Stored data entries
= Beginning of Section =
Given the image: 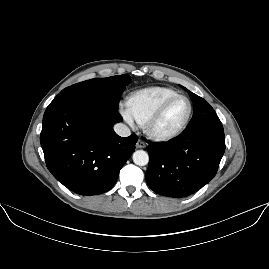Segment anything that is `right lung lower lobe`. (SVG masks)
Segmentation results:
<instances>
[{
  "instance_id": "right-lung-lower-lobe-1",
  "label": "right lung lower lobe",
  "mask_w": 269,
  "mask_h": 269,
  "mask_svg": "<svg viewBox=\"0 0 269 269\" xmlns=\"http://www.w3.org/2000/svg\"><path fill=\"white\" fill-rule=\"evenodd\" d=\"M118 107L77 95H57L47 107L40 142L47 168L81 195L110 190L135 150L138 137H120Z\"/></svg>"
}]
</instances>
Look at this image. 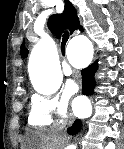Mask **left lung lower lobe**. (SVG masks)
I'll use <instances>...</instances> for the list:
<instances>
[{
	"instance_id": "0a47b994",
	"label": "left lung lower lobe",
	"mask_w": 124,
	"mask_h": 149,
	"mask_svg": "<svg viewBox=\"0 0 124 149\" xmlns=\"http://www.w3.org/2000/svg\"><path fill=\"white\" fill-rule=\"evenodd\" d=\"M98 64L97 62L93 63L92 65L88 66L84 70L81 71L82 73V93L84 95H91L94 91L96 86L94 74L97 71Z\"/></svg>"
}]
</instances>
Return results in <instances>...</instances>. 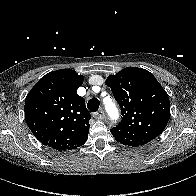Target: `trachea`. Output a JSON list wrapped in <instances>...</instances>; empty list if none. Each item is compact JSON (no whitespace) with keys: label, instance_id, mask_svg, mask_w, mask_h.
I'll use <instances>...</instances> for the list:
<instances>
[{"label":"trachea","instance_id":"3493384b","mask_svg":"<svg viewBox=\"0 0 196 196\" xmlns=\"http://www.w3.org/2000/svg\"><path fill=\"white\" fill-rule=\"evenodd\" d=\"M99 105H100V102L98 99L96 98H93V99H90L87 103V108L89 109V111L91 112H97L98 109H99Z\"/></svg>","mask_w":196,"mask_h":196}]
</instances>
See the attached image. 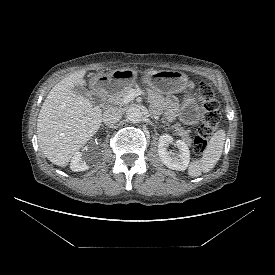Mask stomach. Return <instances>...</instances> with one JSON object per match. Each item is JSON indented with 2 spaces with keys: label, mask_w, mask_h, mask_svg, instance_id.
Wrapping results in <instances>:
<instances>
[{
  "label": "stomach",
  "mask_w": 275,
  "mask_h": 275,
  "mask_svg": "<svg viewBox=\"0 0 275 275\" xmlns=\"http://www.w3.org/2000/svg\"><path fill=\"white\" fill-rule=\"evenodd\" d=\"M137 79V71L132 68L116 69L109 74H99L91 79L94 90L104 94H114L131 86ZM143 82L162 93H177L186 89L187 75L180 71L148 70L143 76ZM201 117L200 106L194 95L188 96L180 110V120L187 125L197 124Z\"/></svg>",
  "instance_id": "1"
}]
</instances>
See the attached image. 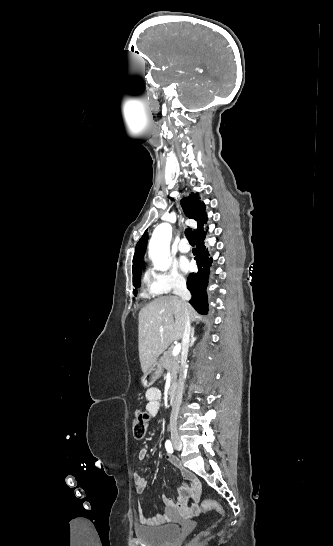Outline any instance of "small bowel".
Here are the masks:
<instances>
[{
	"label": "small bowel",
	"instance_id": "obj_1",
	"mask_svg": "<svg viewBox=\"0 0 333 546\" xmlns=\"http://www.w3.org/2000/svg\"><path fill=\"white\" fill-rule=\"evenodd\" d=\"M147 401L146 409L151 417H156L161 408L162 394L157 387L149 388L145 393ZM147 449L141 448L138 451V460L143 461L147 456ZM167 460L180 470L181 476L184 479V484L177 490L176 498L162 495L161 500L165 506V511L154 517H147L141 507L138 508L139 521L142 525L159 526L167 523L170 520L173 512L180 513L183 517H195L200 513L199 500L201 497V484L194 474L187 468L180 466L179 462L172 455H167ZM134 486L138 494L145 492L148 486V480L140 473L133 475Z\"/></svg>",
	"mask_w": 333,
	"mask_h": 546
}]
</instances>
= End of Section =
= Beginning of Section =
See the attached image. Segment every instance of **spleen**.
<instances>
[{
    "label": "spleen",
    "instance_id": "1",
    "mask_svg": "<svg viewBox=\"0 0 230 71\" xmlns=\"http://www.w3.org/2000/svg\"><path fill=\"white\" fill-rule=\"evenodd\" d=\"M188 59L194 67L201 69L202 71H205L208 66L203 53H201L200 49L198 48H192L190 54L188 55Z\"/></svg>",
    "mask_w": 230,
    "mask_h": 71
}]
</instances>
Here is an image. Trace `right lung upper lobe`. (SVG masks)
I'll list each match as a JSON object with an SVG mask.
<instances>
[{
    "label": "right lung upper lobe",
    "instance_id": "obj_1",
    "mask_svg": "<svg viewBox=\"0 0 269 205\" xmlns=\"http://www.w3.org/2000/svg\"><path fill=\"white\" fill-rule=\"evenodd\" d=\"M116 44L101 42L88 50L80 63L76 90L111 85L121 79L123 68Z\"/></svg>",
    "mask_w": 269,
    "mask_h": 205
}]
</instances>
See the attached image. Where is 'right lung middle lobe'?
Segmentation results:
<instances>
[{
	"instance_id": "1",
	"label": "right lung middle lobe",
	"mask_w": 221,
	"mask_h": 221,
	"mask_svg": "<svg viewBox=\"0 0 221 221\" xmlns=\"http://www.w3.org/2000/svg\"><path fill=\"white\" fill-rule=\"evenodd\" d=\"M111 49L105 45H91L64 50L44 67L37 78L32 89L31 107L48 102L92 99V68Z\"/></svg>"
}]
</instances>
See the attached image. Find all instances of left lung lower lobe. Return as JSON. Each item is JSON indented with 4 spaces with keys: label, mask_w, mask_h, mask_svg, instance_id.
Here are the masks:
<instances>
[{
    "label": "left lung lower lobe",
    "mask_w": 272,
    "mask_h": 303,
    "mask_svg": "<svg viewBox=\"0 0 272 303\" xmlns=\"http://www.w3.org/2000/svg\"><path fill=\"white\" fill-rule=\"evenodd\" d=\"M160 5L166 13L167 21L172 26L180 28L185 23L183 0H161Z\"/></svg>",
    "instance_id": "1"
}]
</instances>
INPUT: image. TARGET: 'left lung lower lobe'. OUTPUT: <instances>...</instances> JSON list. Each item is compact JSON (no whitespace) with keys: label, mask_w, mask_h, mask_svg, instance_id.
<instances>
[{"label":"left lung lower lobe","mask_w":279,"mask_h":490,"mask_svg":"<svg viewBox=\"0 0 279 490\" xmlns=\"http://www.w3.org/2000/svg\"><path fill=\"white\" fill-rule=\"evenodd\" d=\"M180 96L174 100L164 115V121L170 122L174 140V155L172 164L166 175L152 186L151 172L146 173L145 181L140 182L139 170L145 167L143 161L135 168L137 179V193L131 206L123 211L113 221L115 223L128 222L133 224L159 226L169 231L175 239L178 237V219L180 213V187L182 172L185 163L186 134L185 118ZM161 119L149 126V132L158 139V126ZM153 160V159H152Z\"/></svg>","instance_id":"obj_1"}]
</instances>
= End of Section =
= Beginning of Section =
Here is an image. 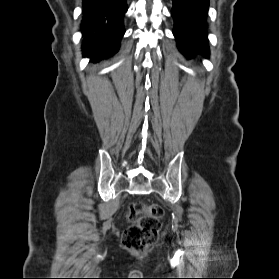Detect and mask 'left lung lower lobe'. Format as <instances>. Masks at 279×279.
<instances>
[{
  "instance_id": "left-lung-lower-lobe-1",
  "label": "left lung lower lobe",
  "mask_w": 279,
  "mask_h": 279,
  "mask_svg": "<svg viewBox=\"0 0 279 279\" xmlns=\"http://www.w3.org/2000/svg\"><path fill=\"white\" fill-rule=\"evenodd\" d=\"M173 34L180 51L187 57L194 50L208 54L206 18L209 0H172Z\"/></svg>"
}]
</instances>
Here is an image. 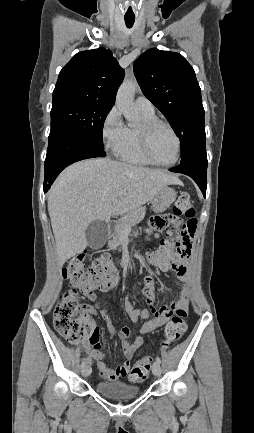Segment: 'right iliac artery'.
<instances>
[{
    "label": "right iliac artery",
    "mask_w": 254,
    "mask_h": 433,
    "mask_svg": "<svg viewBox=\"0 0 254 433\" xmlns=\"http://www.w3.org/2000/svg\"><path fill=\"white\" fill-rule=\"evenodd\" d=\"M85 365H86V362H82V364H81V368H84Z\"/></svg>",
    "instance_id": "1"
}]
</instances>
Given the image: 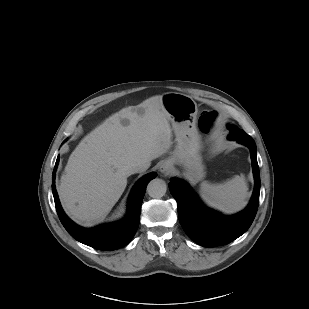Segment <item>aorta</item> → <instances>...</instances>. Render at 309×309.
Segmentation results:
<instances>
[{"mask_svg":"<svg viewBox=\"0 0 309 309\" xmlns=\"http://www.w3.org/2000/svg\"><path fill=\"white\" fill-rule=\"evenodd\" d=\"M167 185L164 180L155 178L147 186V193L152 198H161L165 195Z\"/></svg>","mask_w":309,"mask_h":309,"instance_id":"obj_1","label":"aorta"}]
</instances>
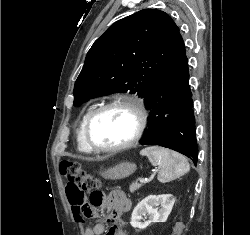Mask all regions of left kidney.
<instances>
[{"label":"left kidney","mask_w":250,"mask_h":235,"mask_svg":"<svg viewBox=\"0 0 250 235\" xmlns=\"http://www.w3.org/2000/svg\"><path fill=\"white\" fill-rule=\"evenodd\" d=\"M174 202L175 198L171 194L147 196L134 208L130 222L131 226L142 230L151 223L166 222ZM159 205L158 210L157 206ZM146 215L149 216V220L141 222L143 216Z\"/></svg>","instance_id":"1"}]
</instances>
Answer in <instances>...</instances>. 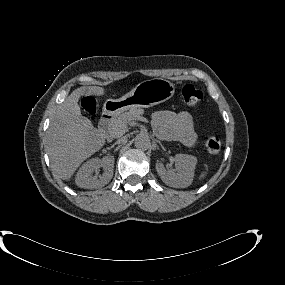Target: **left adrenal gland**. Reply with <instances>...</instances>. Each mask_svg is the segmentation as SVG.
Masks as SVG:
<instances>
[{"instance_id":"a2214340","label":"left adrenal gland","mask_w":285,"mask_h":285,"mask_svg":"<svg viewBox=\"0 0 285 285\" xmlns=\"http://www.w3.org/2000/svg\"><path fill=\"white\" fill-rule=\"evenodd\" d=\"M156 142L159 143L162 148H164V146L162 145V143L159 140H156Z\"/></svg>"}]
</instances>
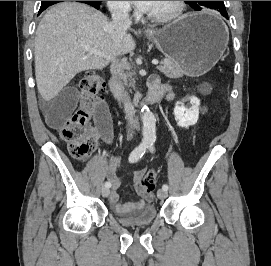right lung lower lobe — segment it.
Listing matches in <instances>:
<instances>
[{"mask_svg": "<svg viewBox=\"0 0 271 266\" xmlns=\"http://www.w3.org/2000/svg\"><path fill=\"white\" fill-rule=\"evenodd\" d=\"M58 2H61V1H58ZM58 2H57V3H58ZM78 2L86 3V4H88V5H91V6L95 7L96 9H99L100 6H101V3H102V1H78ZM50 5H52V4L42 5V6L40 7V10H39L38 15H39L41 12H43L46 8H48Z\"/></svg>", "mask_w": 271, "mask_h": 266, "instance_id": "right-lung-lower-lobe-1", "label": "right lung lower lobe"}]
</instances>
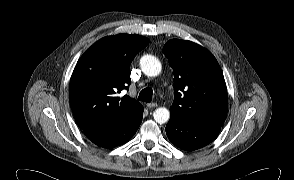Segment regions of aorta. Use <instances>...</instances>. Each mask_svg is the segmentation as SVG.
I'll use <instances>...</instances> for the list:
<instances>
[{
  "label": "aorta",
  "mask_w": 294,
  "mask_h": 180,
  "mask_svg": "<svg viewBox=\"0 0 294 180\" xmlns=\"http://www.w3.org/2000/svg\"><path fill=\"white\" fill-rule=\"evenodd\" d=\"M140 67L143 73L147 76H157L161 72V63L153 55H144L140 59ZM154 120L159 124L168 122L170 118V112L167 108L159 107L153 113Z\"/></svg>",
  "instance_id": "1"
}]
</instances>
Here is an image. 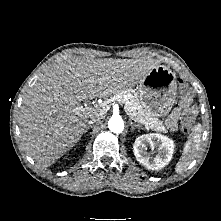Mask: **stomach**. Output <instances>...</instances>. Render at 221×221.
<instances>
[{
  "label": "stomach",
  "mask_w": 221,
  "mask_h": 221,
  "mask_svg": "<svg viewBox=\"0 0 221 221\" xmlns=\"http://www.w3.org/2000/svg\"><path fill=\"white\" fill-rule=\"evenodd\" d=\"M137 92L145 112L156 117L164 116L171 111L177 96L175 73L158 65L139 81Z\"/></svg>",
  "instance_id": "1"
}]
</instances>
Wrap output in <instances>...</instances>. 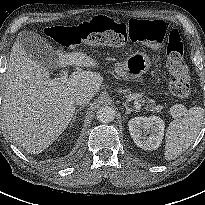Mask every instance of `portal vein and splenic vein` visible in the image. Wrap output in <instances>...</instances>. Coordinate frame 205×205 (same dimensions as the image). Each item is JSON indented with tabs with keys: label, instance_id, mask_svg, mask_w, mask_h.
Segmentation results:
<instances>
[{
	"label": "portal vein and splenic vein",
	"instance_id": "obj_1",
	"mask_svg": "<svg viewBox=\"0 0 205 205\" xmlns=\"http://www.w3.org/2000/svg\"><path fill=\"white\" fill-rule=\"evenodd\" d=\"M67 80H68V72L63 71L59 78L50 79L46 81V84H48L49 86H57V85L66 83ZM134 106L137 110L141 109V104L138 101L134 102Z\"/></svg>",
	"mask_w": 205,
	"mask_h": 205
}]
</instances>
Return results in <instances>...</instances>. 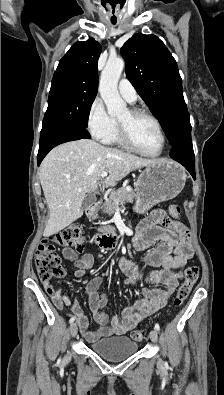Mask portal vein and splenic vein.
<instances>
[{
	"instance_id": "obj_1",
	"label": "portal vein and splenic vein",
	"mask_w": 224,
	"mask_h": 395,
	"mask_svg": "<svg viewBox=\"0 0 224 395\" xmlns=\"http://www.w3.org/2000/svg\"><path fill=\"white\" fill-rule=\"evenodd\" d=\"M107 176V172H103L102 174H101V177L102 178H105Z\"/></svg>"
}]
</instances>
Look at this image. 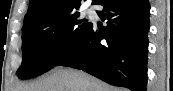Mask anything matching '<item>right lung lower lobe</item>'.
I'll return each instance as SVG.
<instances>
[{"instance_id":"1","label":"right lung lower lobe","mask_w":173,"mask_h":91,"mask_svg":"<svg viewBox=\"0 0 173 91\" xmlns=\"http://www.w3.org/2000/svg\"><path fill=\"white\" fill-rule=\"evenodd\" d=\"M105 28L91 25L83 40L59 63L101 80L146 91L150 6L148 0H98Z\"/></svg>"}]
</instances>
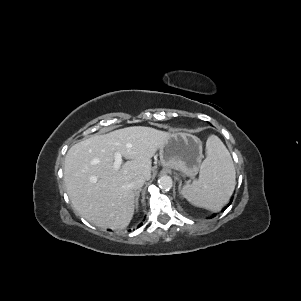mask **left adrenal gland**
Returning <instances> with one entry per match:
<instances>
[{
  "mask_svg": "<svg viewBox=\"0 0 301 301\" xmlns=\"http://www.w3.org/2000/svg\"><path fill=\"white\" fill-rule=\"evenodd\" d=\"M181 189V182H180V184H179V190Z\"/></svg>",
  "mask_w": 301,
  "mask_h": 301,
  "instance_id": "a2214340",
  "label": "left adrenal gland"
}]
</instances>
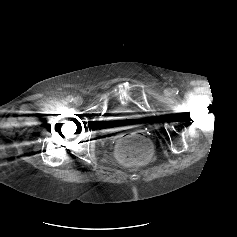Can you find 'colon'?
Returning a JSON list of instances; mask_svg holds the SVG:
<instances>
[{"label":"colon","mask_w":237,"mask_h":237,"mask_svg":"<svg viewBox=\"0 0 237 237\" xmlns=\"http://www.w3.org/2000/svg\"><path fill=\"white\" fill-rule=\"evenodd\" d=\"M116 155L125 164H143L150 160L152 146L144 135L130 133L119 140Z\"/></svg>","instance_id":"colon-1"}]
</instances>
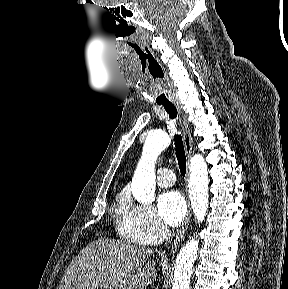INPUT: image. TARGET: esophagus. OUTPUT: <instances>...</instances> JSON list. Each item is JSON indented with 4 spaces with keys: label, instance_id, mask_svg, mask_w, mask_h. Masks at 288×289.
= End of Section =
HOW TO COMPLETE THIS TASK:
Each line from the one that contains "mask **left adrenal gland**" down to the one that contains "INPUT: image. TARGET: esophagus." is to be returned exactly as it stands above, both ends included, with pictures removed.

SOLUTION TO THIS EXERCISE:
mask **left adrenal gland**
Returning <instances> with one entry per match:
<instances>
[{
  "mask_svg": "<svg viewBox=\"0 0 301 301\" xmlns=\"http://www.w3.org/2000/svg\"><path fill=\"white\" fill-rule=\"evenodd\" d=\"M181 189V182H180V184H179V190Z\"/></svg>",
  "mask_w": 301,
  "mask_h": 301,
  "instance_id": "a2214340",
  "label": "left adrenal gland"
}]
</instances>
Can you find 'colon'?
Returning a JSON list of instances; mask_svg holds the SVG:
<instances>
[{"label":"colon","mask_w":237,"mask_h":237,"mask_svg":"<svg viewBox=\"0 0 237 237\" xmlns=\"http://www.w3.org/2000/svg\"><path fill=\"white\" fill-rule=\"evenodd\" d=\"M116 155L125 164H143L150 160L152 146L144 135L130 133L119 140Z\"/></svg>","instance_id":"colon-1"}]
</instances>
INPUT: image. TARGET: esophagus. OUTPUT: <instances>...</instances> JSON list. Each item is JSON indented with 4 spaces with keys: label, instance_id, mask_svg, mask_w, mask_h. Masks at 288×289.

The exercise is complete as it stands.